As you know, Danish grammar is characterized by many exceptions to a limited number of rules and that goes for those pertaining to the glottal stop (stød) in verbal forms as well. There´s a summary in this Wikipedia note (in Danish) that you may find useful.  http://da.wikipedia.org/wiki/Stød_(sproglyd)

*Generally *the stød occurs in verbal forms with _one syllable_, which of course includes the imperative form of many verbs ( ´løb, ´gø, ´gå, ´spis, ´hent etc.) and in verbs with the prefix be-, er-, for- (be´tale, er´fare, for´klare).
The present tense of _irregular verbs_: ´hedder (hed), ´flyver (fløj), ´lyver (løj), ´finder (fandt) etc.

Bic.


----------



## AlOlaf

Thanks very much for the confirmation. I have an Assimil textbook that uses a phonetic script to approximate the pronunciation of the Danish dialogues and to show where stød occurs. This script doesn't show stød to occur in "hedder", but I thought I could hear it. I want to get it right, so thanks again for the imformative clarification.


----------



## bicontinental

Good ear! 
(Forvo is an online pronunciation guide that might also be useful to you.)
Bic.


----------



## Sepia

It seems to me that you all don't have the same concept of what "stød" means ... to add more meaning to this thread it would probably be useful if you defined what you mean, each one of you.


Furthermore, there are also regional differences, all leading to the point where the following joke makes perfekt sense in Copenhagen but does not really work in Jutland:

- Hvorfor hedder denne bydel "Hedehusene".
- Jah, de huse skulle vel hedde et eller andet.


----------



## MindBoggle

Stød is glottal stop.

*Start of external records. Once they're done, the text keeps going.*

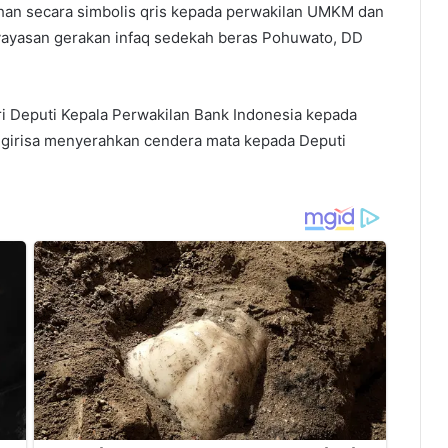
ahan secara simbolis qris kepada perwakilan UMKM dan
yayasan gerakan infaq sedekah beras Pohuwato, DD
ri Deputi Kepala Perwakilan Bank Indonesia kepada
 Igirisa menyerahkan cendera mata kepada Deputi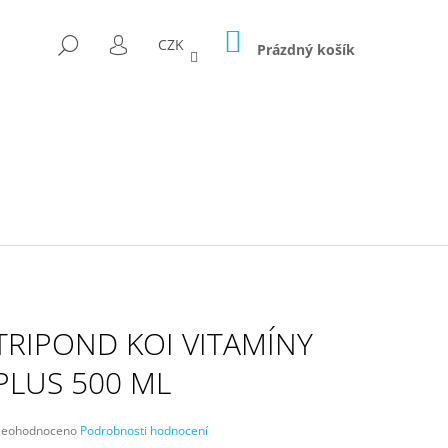
NÁKUPNÍ
HLEDAT
CZK
KOŠÍK
Prázdný košík
PŘIHLÁŠENÍ
TRIPOND KOI VITAMÍNY
PLUS 500 ML
D FÓLII 300G/M2
růměrné
eohodnoceno
Podrobnosti hodnocení
odnocení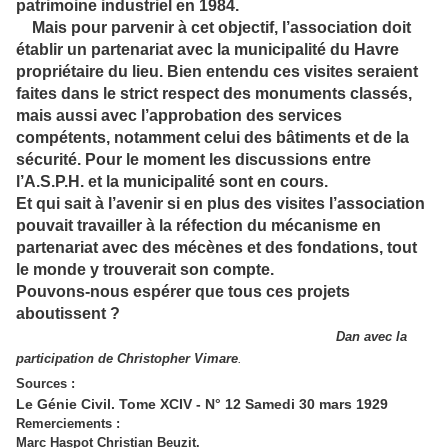
patrimoine industriel en 1984
.
Mais pour parvenir à cet objectif, l’association doit
établir un partenariat avec la municipalité du Havre
propriétaire du lieu. Bien entendu ces visites seraient
faites dans le strict respect des monuments classés,
mais aussi avec l’approbation des services
compétents, notamment celui des bâtiments et de la
sécurité. Pour le moment les discussions entre
l’A.S.P.H. et la municipalité sont en cours.
Et qui sait à l’avenir si en plus des visites l’association
pouvait travailler à la réfection du mécanisme en
partenariat avec des mécènes et des fondations, tout
le monde y trouverait son compte.
Pouvons-nous espérer que tous ces projets
aboutissent ?
Dan avec la
participation de Christopher Vimare
.
Sources :
Le Génie Civil. Tome XCIV - N° 12 Samedi 30 mars 1929
Remerciements :
Marc Haspot Christian Beuzit.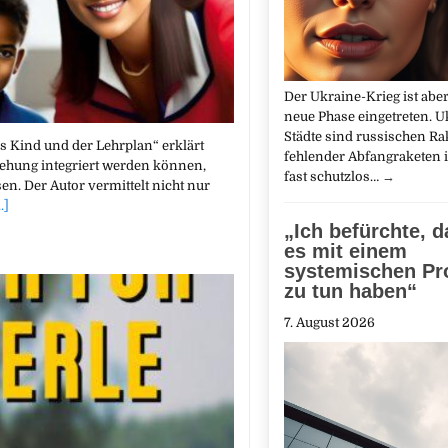
Der Ukraine-Krieg ist abe
neue Phase eingetreten. U
Städte sind russischen R
s Kind und der Lehrplan“ erklärt
fehlender Abfangraketen
iehung integriert werden können,
fast schutzlos…
→
en. Der Autor vermittelt nicht nur
..]
„Ich befürchte, d
es mit einem
systemischen Pr
zu tun haben“
7. August 2026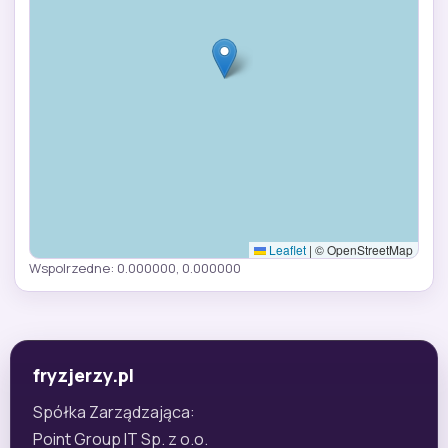
Leaflet
|
© OpenStreetMap
Wspolrzedne: 0.000000, 0.000000
fryzjerzy.pl
Spółka Zarządzająca:
Point Group IT Sp. z o.o.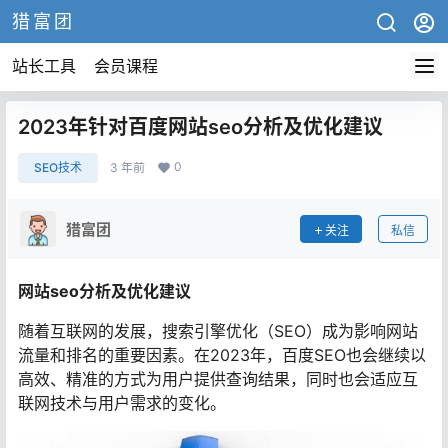
猎富团
站长工具
会员课程
2023年针对百度网站seo分析及优化建议
0
SEO技术
3 年前
猎富团
关注
私信
网站seo分析及优化建议
随着互联网的发展，搜索引擎优化（SEO）成为影响网站
流量和排名的重要因素。在2023年，百度SEO也会继续以
高效、精准的方式为用户提供查询结果，同时也会适应互
联网技术与用户需求的变化。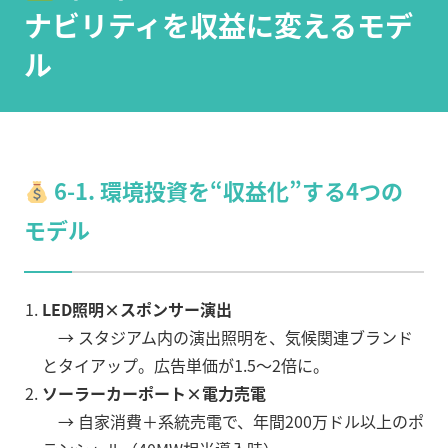
ナビリティを収益に変えるモデ
ル
6-1. 環境投資を“収益化”する4つの
モデル
LED照明×スポンサー演出
→ スタジアム内の演出照明を、気候関連ブランド
とタイアップ。広告単価が1.5〜2倍に。
ソーラーカーポート×電力売電
→ 自家消費＋系統売電で、年間200万ドル以上のポ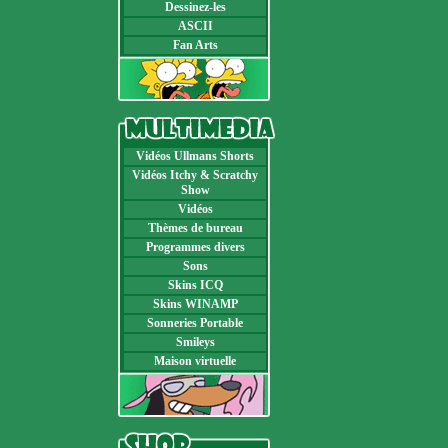
Dessinez-les
ASCII
Fan Arts
Vidéos Ullmans Shorts
Vidéos Itchy & Scratchy
Show
Vidéos
Thèmes de bureau
Programmes divers
Sons
Skins ICQ
Skins WINAMP
Sonneries Portable
Smileys
Maison virtuelle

English speakers know it already - it occurs in dialects like cockney in words like better (be'er).

In Danish, glottal stop occurs in the national standard (rigsdansk), and in northern dialects, but not in southern.


----------



## Sepia

... and not very distinct the way people speak around Copenhagen, even though theoretically there. And that is the "Standard Danish" spoken by about 1/4 of the population.


----------



## Rubjerg

The Danish "stød", I read some time ago in Wikipedia, is usually not realized as a full glottal stop (the way it's found in Cockney, Hawaiian and others), but typically with a 'creaky voice'. I've been trying to observe this, both with myself and others, and tend to agree.

That's speaking for the standard, though. Some dialects on rural Zealand make VERY pronounced glottal stops for støds.


----------